WHAT NEEDS TO BE DONE: Set out the records below again exactly; skip the images.

Rendered page images:
>>>>

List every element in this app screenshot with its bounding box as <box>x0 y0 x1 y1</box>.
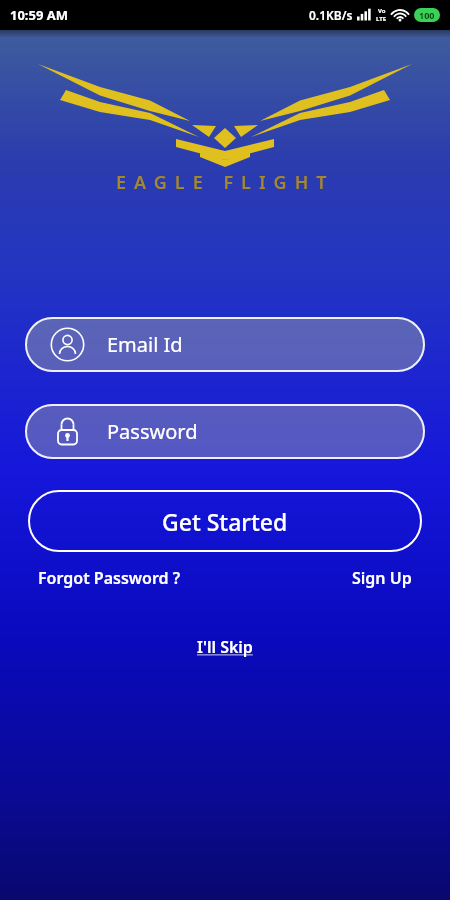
staticText: Sign Up <box>352 567 412 589</box>
button[interactable]: Email Id <box>25 317 425 372</box>
staticText: Password <box>107 418 198 445</box>
button[interactable]: Get Started <box>28 490 422 552</box>
button[interactable]: Sign Up <box>352 567 412 589</box>
staticText: Email Id <box>107 331 183 358</box>
staticText: 0.1KB/s <box>309 7 353 23</box>
button[interactable]: I'll Skip <box>197 636 253 658</box>
staticText: Vo <box>378 7 386 15</box>
staticText: 10:59 AM <box>10 6 69 24</box>
button[interactable]: Forgot Password ? <box>38 567 181 589</box>
staticText: LTE <box>376 15 387 23</box>
button[interactable]: Password <box>25 404 425 459</box>
staticText: Get Started <box>162 506 288 537</box>
staticText: I'll Skip <box>197 636 253 658</box>
staticText: 100 <box>419 9 435 21</box>
staticText: EAGLE FLIGHT <box>116 170 335 195</box>
staticText: Forgot Password ? <box>38 567 181 589</box>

<<<<

RESPONSE BELOW:
List every element in this app screenshot with its bounding box as <box>x0 y0 x1 y1</box>.
staticText: Sign Up <box>352 567 412 589</box>
button[interactable]: Email Id <box>25 317 425 372</box>
staticText: Password <box>107 418 198 445</box>
button[interactable]: Get Started <box>28 490 422 552</box>
button[interactable]: Sign Up <box>352 567 412 589</box>
staticText: Email Id <box>107 331 183 358</box>
staticText: 0.1KB/s <box>309 7 353 23</box>
button[interactable]: I'll Skip <box>197 636 253 658</box>
staticText: Vo <box>378 7 386 15</box>
staticText: 10:59 AM <box>10 6 69 24</box>
button[interactable]: Forgot Password ? <box>38 567 181 589</box>
staticText: LTE <box>376 15 387 23</box>
button[interactable]: Password <box>25 404 425 459</box>
staticText: Get Started <box>162 506 288 537</box>
staticText: I'll Skip <box>197 636 253 658</box>
staticText: 100 <box>419 9 435 21</box>
staticText: EAGLE FLIGHT <box>116 170 335 195</box>
staticText: Forgot Password ? <box>38 567 181 589</box>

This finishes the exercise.